China’s bid to challenge Boeing and Airbus falters

In This Article:

By Stella Qiu and Tim Hepher

BEIJING/PARIS (Reuters) - Development of China’s C919 single-aisle plane, already at least five years behind schedule, is going slower than expected, a dozen people familiar with the programme told Reuters, as the state-owned Commercial Aircraft Corporation (COMAC) struggles with a range of technical issues that have severely restricted test flights.

Delays are common in complex aerospace programmes, but the especially slow progress is a potential embarrassment for China, which has invested heavily in its first serious attempt to break the hold of Boeing and Airbus on the global jet market.

The most recent problem came down to a mathematical error, according to four people with knowledge of the matter.

COMAC engineers miscalculated the forces that would be placed on the plane's twin engines in flight - known in the industry as loads - and sent inaccurate data to the engine manufacturer, CFM International, four people familiar with the matter told Reuters. As a result, the engine and its housing may both have to be reinforced, the people said, most likely at COMAC’s expense – though another source denied any modification.That and other technical and structural glitches meant that by early December, after more than two and a half years of flight testing, COMAC had completed less than a fifth of the 4,200 hours in the air that it needs for final approval by the Civil Aviation Administration of China (CAAC), two people close to the project told Reuters.

COMAC, which has been developing the C919 largely in secret since 2008, rarely discloses its targets. Company official Yang Yang told Chinese state media in September that he expected certification by the country's regulators in two to three years, without giving any further details. The company's previous publicly stated target was end-2020. Other COMAC officials have said they are aiming for certification and delivery in 2021.

COMAC did not respond to Reuters requests for comment for this story. CFM, a joint venture between General Electric and France's Safran, declined comment.
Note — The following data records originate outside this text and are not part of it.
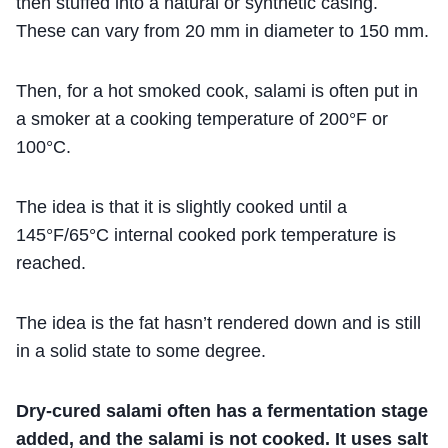
then stuffed into a natural or synthetic casing.
These can vary from 20 mm in diameter to 150 mm.
Then, for a hot smoked cook, salami is often put in
a smoker at a cooking temperature of 200°F or
100°C.
The idea is that it is slightly cooked until a
145°F/65°C internal cooked pork temperature is
reached.
The idea is the fat hasn’t rendered down and is still
in a solid state to some degree.
Dry-cured salami often has a fermentation stage
added, and the salami is not cooked. It uses salt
COMAC has still not finalised the correct calculations and data to send to the engine manufacturer, which are key to ensuring that the engine does not fail under heavy loads, one of the sources told Reuters. Another said load calculations often evolve during development.

But given the uncertainty, there is no guarantee COMAC will meet Yang's 2021-2022 target, people close to the programme told Reuters.

"Things do not always work out as planned, but I hope COMAC would slow down a bit and try not to rush things," one of the sources familiar with the engine issue told Reuters. "Otherwise there will be tons of issues later on."